Fossiele schelpen uit Antwerpen: zomers warmen sneller op dan winters
In een warmer klimaat warmen zomers veel sneller op dan winters. Dat blijkt uit onderzoek naar fossiele schelpen door aardwetenschapper Niels de Winter. Met deze kennis zijn de gevolgen van de huidige opwarming van de aarde in het Noordzeegebied beter in kaart te brengen.
Niels de Winter, verbonden aan het departement Aardwetenschappen van de Vrije Universiteit Amsterdam en de AMGC onderzoeksgroep aan de Vrije Universiteit Brussel, mat samen met collega’s van onder andere het Instituut voor Natuurwetenschappen, de chemische samenstelling van fossiele schelpen uit Antwerpen. Die schelpen zijn afkomstig van oesters, kokkels en Sint-Jacobsschelpen gevonden tijdens de werkzaamheden aan de Kieldrechtsluis. Ze leefden tijdens het plioceen, zo'n drie miljoen jaar geleden, in de Noordzee die toen ook Nederland en een deel van Vlaanderen bedekte. De schelpen groeiden laagje voor laagje, vergelijkbaar met boomringen of vingernagels, en legden tijdens hun leven heel gedetailleerde informatie vast in hun schelp.
Snapshot van de seizoenen
Tijdens het plioceen was het gemiddeld 2,5 tot 3 graden warmer op aarde dan nu.
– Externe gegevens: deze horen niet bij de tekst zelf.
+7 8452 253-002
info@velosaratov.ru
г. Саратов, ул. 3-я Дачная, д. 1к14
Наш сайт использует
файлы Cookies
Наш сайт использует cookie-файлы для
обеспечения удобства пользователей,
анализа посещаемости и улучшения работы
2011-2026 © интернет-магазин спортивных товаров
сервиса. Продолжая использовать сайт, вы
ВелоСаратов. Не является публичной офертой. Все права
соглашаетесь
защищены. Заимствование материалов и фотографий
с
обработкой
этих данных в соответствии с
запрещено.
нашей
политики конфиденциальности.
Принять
In hun studie, die is gepubliceerd in Science Advances, namen de onderzoekers een ‘snapshot’ van het klimaat van die tijd, om inzicht te krijgen in het verschil tussen de seizoenen in een warmer klimaat.
Ze gebruikten de ‘clumped isotope analysis'-methode. Bij deze methode kijken de onderzoekers in detail naar de chemische samenstelling van de schelp. Dit doen ze door te meten in welke mate zeldzame zware isotopen van zowel zuurstof als koolstof in hetzelfde kalkmolecuul in de schelpen voorkomen.
Deze zware isotopen komen meer voor in schelpen die ontstaan zijn in kouder water. Daardoor kunnen de metingen gebruikt worden om de temperatuur waarop de schelpen werden gevormd te reconstrueren. Deze methode is nauwkeuriger dan conventionele methoden voor temperatuurreconstructies, omdat de wetenschappers geen aannames hoeven te doen over de samenstelling van het zeewater waarin de schelpen groeiden.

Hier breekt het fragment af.